= Work required =
Beginning with the line that contains "The FTSE 100 has broken 10,000: which" and ending with the last line of the records, write out each line exactly and omit the pictures.

[Opening Material provided section]

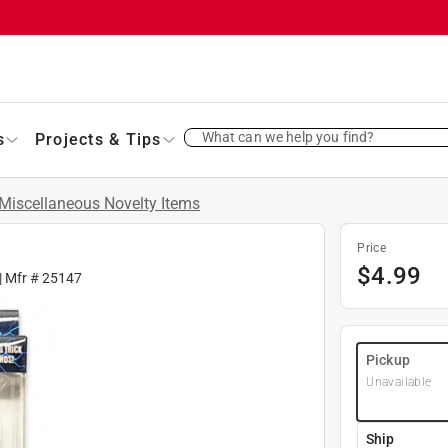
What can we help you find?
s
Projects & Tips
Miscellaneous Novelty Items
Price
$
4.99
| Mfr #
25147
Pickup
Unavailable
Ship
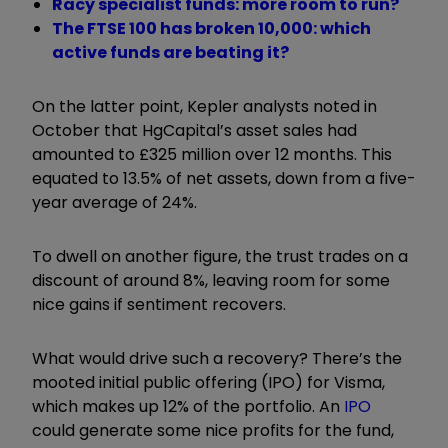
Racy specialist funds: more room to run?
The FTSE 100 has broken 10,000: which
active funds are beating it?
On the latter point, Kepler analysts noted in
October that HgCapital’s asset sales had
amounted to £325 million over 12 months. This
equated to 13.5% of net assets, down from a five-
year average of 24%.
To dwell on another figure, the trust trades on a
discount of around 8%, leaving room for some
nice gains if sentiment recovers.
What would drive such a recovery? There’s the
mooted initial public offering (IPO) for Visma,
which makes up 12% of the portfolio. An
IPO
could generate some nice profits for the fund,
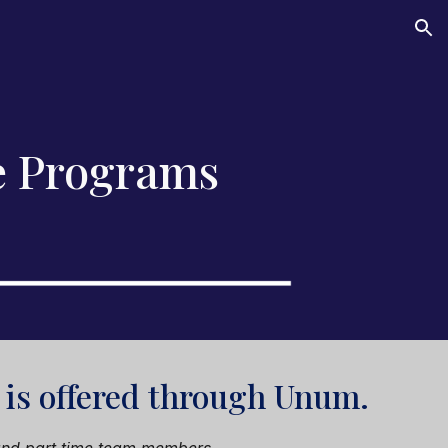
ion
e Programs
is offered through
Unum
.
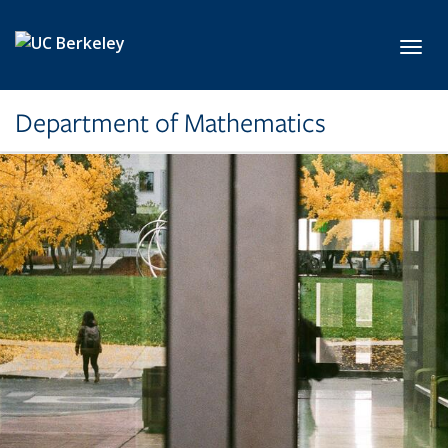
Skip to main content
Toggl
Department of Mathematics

[Closing Material provided section]

= Task answer =
The FTSE 100 has broken 10,000: which
active funds are beating it?
On the latter point, Kepler analysts noted in
October that HgCapital’s asset sales had
amounted to £325 million over 12 months. This
equated to 13.5% of net assets, down from a five-
year average of 24%.
To dwell on another figure, the trust trades on a
discount of around 8%, leaving room for some
nice gains if sentiment recovers.
What would drive such a recovery? There’s the
mooted initial public offering (IPO) for Visma,
which makes up 12% of the portfolio. An
IPO
could generate some nice profits for the fund,
ion
e Programs
is offered through
Unum
.
Skip to main content
Toggl
Department of Mathematics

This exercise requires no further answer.